[Transcribed page contents]
━━━━━━━━━━━━━━━━━━━━

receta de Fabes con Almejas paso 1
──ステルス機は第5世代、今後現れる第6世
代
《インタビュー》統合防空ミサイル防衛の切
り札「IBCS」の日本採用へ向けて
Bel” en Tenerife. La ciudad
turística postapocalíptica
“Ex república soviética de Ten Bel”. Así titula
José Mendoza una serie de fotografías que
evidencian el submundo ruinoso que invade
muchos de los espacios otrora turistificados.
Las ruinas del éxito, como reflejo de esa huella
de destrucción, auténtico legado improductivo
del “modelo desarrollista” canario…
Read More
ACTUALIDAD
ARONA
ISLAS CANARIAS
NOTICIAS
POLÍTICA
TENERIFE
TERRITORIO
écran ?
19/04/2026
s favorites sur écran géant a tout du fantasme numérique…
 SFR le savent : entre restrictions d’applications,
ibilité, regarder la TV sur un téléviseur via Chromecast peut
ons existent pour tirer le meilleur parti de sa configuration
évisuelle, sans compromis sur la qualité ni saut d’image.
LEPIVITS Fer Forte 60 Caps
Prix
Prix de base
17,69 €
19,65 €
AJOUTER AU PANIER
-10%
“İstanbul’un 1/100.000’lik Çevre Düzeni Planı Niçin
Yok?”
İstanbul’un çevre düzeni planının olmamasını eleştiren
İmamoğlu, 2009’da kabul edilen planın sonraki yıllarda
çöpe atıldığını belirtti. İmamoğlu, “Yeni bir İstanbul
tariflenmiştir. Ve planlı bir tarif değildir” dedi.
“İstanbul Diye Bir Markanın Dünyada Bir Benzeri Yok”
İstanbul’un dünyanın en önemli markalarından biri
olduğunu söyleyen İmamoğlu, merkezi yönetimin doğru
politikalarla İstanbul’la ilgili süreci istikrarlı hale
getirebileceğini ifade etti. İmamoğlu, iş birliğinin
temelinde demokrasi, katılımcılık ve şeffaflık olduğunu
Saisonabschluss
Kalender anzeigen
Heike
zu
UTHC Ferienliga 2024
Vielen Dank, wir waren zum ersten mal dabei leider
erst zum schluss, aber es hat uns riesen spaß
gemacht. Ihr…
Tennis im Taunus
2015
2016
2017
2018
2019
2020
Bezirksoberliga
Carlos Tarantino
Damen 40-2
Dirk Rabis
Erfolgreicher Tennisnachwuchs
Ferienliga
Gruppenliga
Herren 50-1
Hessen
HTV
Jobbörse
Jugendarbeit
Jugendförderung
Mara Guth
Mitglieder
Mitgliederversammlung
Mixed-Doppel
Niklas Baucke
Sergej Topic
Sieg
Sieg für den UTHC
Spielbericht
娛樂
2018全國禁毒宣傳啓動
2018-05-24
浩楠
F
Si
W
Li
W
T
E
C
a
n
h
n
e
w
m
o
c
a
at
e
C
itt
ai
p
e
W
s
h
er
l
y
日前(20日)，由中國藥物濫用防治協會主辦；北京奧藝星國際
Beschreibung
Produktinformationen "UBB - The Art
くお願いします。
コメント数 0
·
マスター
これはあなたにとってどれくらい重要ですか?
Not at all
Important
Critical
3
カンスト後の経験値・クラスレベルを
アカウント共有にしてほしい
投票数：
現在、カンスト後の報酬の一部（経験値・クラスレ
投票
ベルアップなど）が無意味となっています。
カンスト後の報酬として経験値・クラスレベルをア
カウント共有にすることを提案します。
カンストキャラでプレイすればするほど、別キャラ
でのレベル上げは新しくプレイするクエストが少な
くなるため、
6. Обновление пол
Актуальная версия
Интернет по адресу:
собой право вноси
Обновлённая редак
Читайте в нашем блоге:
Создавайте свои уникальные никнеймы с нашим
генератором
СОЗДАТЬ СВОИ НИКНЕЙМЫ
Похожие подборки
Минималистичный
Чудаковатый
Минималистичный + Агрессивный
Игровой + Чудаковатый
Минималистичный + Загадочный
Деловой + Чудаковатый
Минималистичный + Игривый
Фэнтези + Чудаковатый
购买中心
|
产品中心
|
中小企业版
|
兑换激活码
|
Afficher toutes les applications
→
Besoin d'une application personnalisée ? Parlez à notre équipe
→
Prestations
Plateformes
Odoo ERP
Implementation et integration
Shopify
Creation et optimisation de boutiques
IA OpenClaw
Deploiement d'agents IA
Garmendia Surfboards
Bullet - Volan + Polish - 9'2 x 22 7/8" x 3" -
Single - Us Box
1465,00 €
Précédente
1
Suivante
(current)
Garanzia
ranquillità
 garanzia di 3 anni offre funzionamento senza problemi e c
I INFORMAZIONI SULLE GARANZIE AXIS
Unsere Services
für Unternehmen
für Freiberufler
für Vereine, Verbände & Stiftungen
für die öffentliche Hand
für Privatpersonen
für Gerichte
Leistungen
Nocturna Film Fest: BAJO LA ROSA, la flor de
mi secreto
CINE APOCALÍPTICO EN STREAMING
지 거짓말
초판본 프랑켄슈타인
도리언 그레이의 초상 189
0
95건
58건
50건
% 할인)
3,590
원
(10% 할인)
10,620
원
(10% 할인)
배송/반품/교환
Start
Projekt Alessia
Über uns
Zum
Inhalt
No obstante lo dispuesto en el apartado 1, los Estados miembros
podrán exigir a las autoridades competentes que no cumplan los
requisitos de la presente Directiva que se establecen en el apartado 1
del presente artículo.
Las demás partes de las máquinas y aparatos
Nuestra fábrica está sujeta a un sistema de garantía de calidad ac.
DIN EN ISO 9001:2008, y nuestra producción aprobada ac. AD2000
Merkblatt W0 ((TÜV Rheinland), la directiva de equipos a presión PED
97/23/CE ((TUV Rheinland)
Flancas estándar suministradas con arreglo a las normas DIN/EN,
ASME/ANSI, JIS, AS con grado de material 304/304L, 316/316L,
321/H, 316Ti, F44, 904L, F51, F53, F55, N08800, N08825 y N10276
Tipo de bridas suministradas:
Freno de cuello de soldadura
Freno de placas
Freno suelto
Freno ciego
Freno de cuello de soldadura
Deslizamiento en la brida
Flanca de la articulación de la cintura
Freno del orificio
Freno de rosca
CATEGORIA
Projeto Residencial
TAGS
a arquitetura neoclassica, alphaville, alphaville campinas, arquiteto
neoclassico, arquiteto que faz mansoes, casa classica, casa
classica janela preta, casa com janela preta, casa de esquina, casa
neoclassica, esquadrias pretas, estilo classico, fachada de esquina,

━━━━━━━━━━━━━━━━━━━━

Tell how many lines in the data hold the string "Rheinland". Only the number is wanted.

_ANSWER TO THE PROBLEM_: 2